Materials to Create a Stocking Flatware Holder
- BERNINA 480
- Braiding Foot #21
- Patchwork Foot #37
- Ruffler Foot #86
- Download and print Stocking Template
- Holiday fabric for outside of stocking
- Lining fabric
- Linen fabric for trim
- Aurifil 50 weight thread
- Invisible thread
- Rotary cutter & ruler
- Pinking shears
- Marking tool
- Point turner
Cutting and Tracing
Cut out the stocking template. I made a clear, plastic template with an applique sheet. It is not necessary for this project, but makes positioning the stocking much easier. I marked my template to ensure all my stockings faced same direction.
Trace and cut 2 main fabric pieces and 2 lining pieces for each stocking. (Note: Placing fabrics with wrong sides together before tracing will ensure that you have a front and a back.)
Cut linen fabric 2” x 11” and use pinking shears to pink the raw edges.
Decide which main piece will be the front of your stocking. Mark ½” line from the top edge of this piece with a temporary marker. This is the placement line for the top edge of your linen piece. If you would like the ruffle lower, mark the line further down the stocking. Don’t mark further up or your ruffle will end up in the seam allowance when we sew the stocking together.
Make & Attach Ruffle (at the same time!)
Attach Ruffler Foot #86 and set the stitch selection lever to 1. This sets the pleat density. The screw at front of foot sets the pleat depth. You would turn it clockwise to decrease the pleat depth and counter clockwise to increase the depth. Here is a great blog post about the ruffler foot. Read this first and then practice with scrap fabric to get the ruffle exactly how you like it.

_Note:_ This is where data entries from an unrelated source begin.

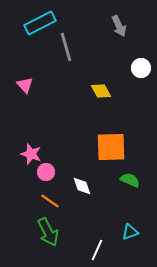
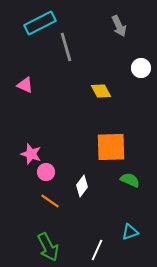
pink triangle: rotated 24 degrees counterclockwise
white diamond: rotated 55 degrees clockwise
green arrow: moved 15 px down
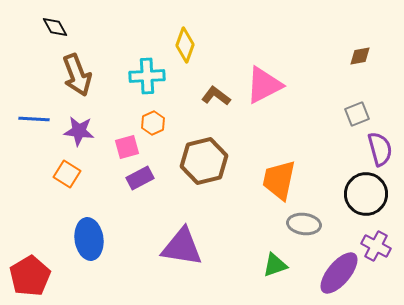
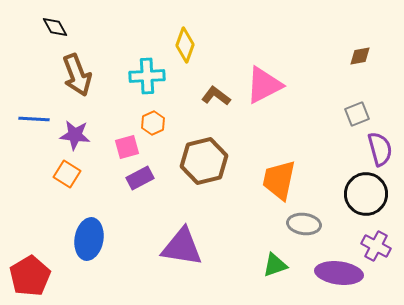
purple star: moved 4 px left, 4 px down
blue ellipse: rotated 18 degrees clockwise
purple ellipse: rotated 57 degrees clockwise
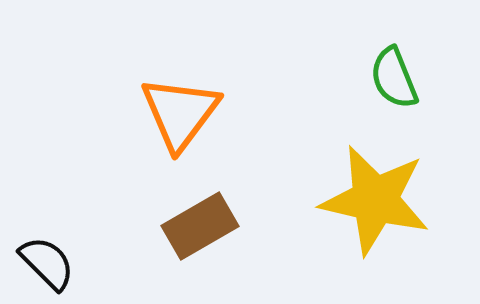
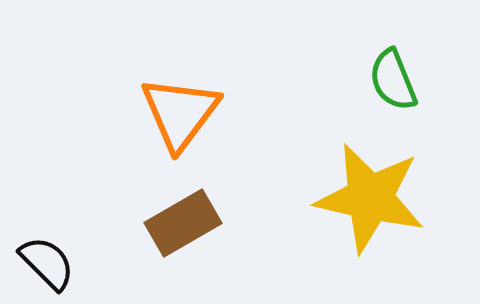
green semicircle: moved 1 px left, 2 px down
yellow star: moved 5 px left, 2 px up
brown rectangle: moved 17 px left, 3 px up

When you are ready, place your linen piece under the needle to start, add stocking piece underneath foot, and ruffle! The linen piece will ruffle at the same time it is being sewn onto the stocking piece. It is easier to leave an inch of extra linen at start and end of sewing and trim later than trying to line up everything.
Attach Braiding Foot #21 to the machine. Thread the machine with invisible thread or matching thread. Select Zigzag Stitch #2.
Pull cording through the hole of the braiding foot with tweezers. Sew cording down center of ruffle. Audition different colors and different thicknesses. This extra step adds a nice finishing touch to the ruffle.
Sew Stocking Together
Attach Patchwork Foot #37. Select Straight Stitch #1. Place one main piece to one lining piece right sides together. Pin and sew ¼” seam allowance along the top raw edges only of both sets. Do same with remaining pieces.
Now, open up the 2 sets and place right sides together (lining to lining and main fabric to main fabric. If you haven’t done so already, go ahead and trim any excess ruffle fabric extending beyond the stocking.
Pin along the raw edges, nesting the previously sewn seams. Place double pins to mark a 3” opening in the lining.
Sew ¼” seam allowance. Slow down your machine around the curves. Remember to leave 3” opening in the lining.
Snip curves and turn right side out using a point turner.
Sew opening in the lining closed.
Place the lining inside stocking. It’s beginning to look a lot like Christmas!
Get out your buttons, jingle bells, floral bits and pieces and embellish! I decided to keep mine simple and added a large, vintage button I found thrifting (my second favorite hobby).
Other ideas: make your own fabric covered buttons; use your machine’s decorative stitches; add a name tag using your machine’s alphabet; add charm with guest’s initial; tuck a special note inside. And if you have kids coming over to dinner, why not let them embellish their own stockings?
Be creative, have fun, and enjoy a peaceful Christmas dinner with family and friends.